Sanity check.
We have a surjective homomorphism φ: G → H. We know Ker φ ≅ ℤ and H ≅ ℤ. Then it follows G ≅ ℤ ⊕ ℤ, right?
No, that does not follow. It is true that G can be identified with the set $\displaystyle \mathbb{Z}\times\mathbb{Z}$, but the group operation can be different. In $\displaystyle \mathbb{Z}\times\mathbb{Z}$, the usual group operation is given by $\displaystyle (m,n)\oplus(p,q) = (m+p,n+q).$ But you can also define a group operation by $\displaystyle (m,n)\boxplus(p,q) = (m+(-1)^np,n+q).$ The homomorphism from $\displaystyle \mathbb{Z}\times\mathbb{Z}$ to $\displaystyle \mathbb{Z}$ is given in both cases by $\displaystyle \varphi(m,n) = n.$
In general, if $\displaystyle \phi:G\to H$ is a surjective homomorphism with kernel K, then G is (isomorphic to) a semidirect product of K and H. The above example is the semidirect product$\displaystyle \mathbb{Z}\rtimes_\alpha\mathbb{Z}$, where the action $\displaystyle \alpha$ of $\displaystyle \mathbb{Z}$ on itself comes from the automorphism $\displaystyle n\mapsto -n$ of the additive group $\displaystyle \mathbb{Z}.$
That's not right - you mean G is an extension of K by H (or H by K, I can never remember). It is an semidirect product if this extension splits.
An example of a group which is an extension of two groups H and K but is not a semidirect product of H with K is the group,
$\displaystyle G=\langle x, y, z; xy=yx, y^2=1, z^2=1, zxz=x^{-1}y, yz=zy\rangle$.
It contains a (normal) subgroup isomorphic to $\displaystyle \mathbb{Z}$ of finite index, so it is an extension of $\displaystyle \mathbb{Z}$ by a finite group. But it does not split. See here for an explanation as to why.
Ok, I got this response from another board and thought I'd copy it here:
In general if you have a surjective morphism G->H with kernel N, then G is a semidirect product of N and H, and it is not necessarily the direct product.
In your case where N and H are ℤ, the 2 elements of Aut(ℤ) (Id and -Id) give 2 possibilities : the first one is ℤ ⊕ ℤ, and the second one is a group generated by two elements a and b of infinite order with the relation b a b^-1 = a^-1.
However if you already know that G is commutative then it must be the direct product.
Again, this answer is not accurate! The first and last lines are wrong. Take, for example, $\displaystyle \mathbb{Z}$ under addition.

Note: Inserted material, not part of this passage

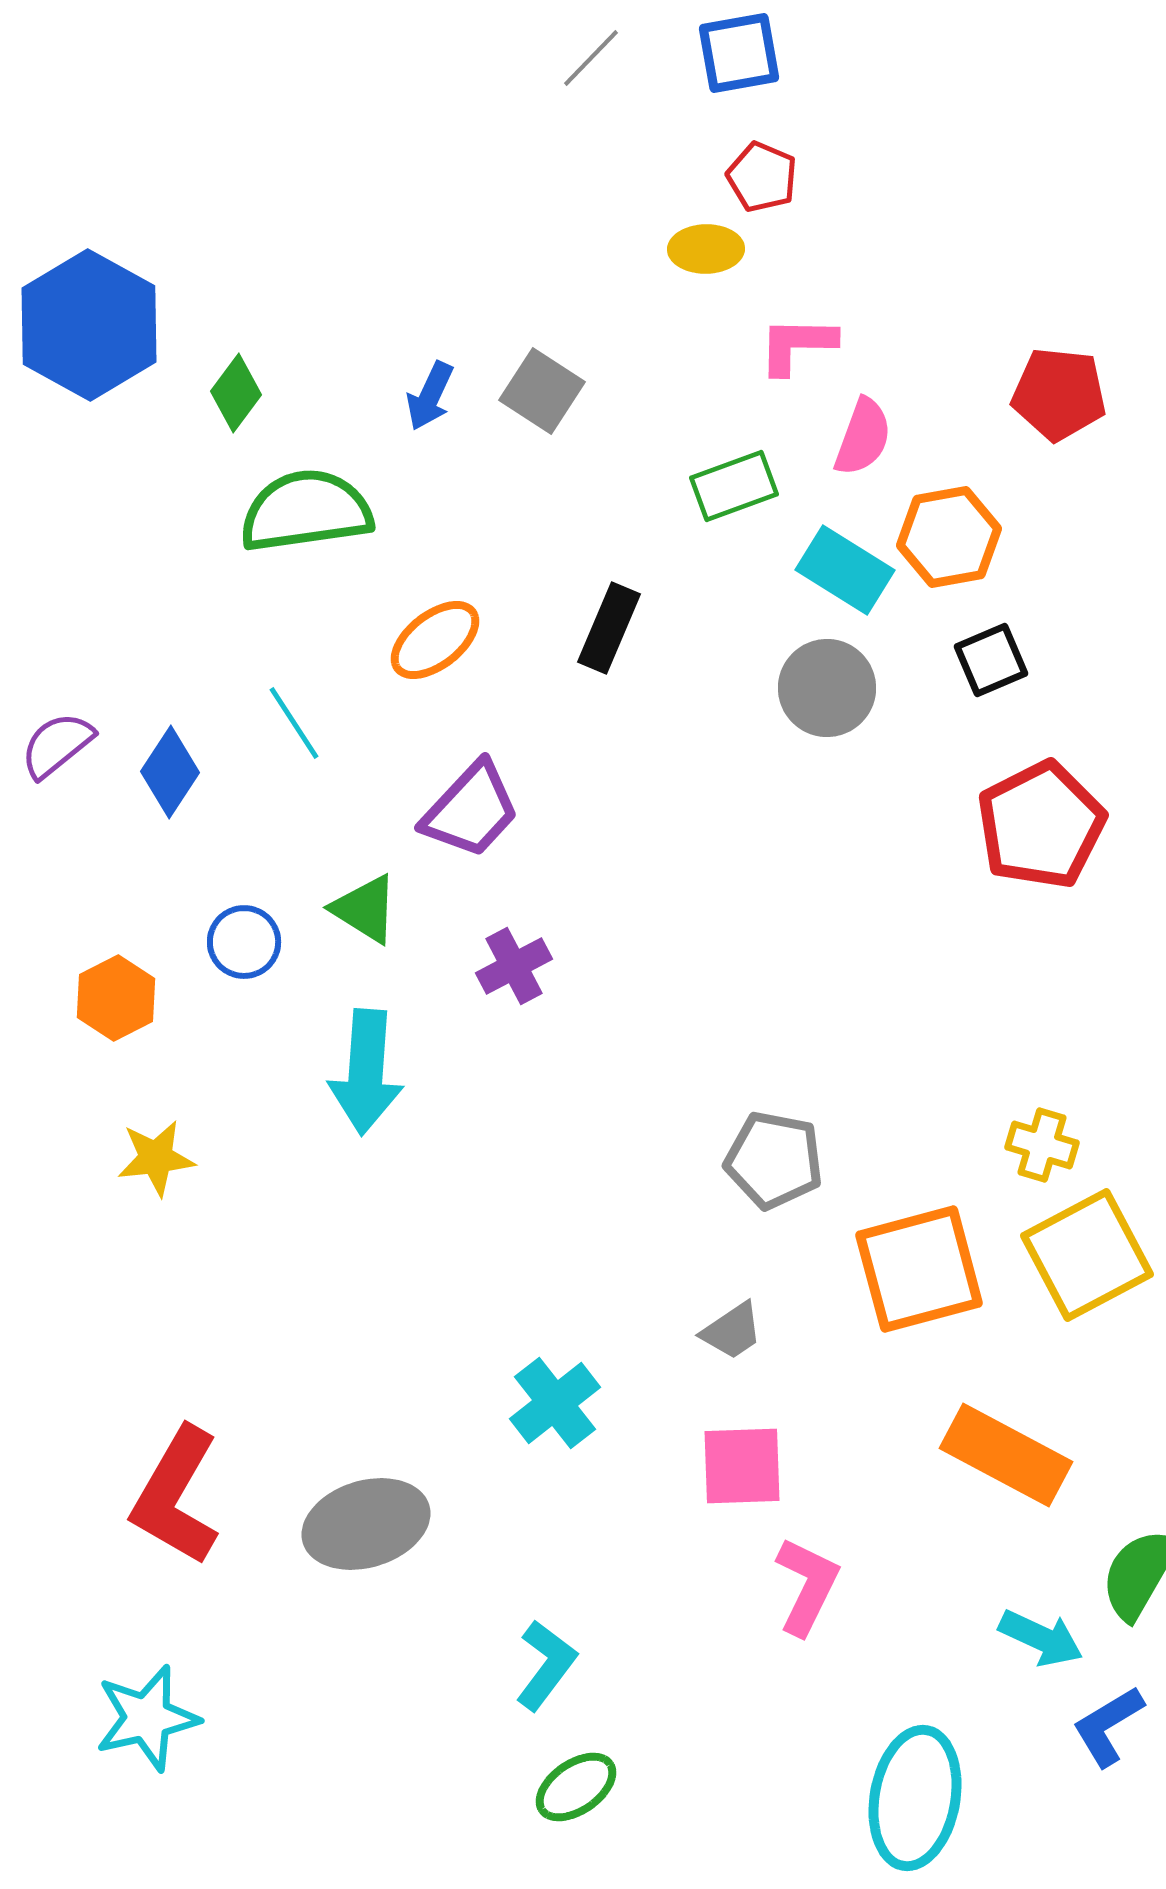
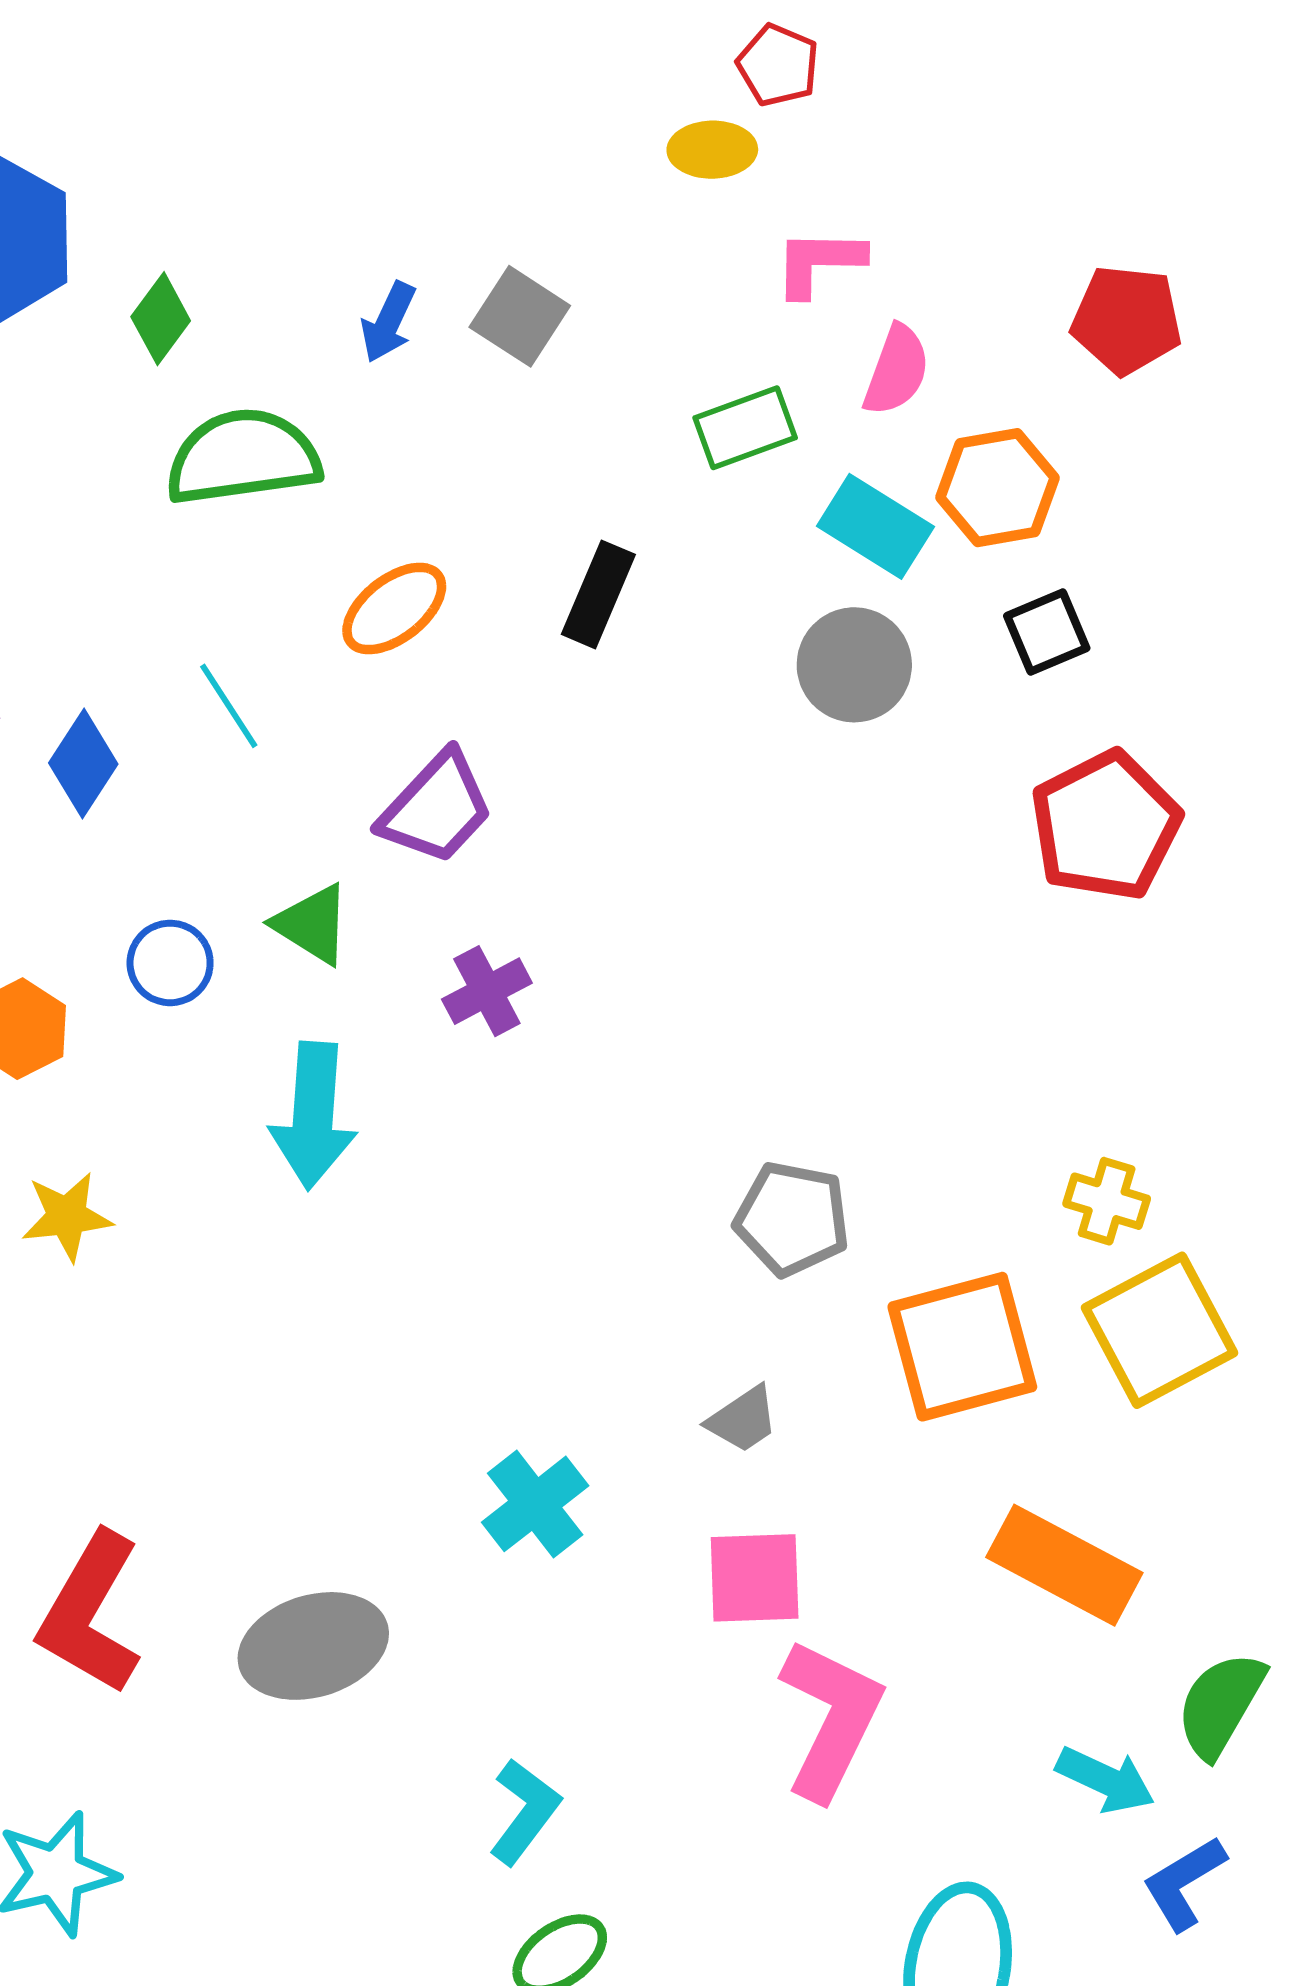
pink L-shape: (807, 1586) -> (831, 1719), size x1.4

Let $\displaystyle N=\langle n\rangle$ and let $\displaystyle H=C_n$, the cyclic group of order $\displaystyle n$.
It is an easy proof to show that $\displaystyle N$ is normal, and is isomorphic to $\displaystyle \mathbb{Z}$, and that if we quotient out by $\displaystyle N$ we get $\displaystyle H=C_n$. Thus, according to this answer, you have that $\displaystyle \mathbb{Z}$ is a semidirect product of $\displaystyle \mathbb{Z}$ and $\displaystyle C_n$. Therefore, $\displaystyle \mathbb{Z}$ contains a copy of $\displaystyle C_n$ (indeed, it must be $\displaystyle \mathbb{Z}\times C_n$ by the last line!). This is clearly false, as $\displaystyle \mathbb{Z}$ is torsion free (every element is a power of the generating element).
If you have two groups $\displaystyle N$ and $\displaystyle H$ and $\displaystyle G$ is another group such that $\displaystyle G/N\cong H$ then all that can be said is that $\displaystyle G$ is an extension of $\displaystyle H$ by $\displaystyle N$. For an extension to be a semidirect product you need it to split.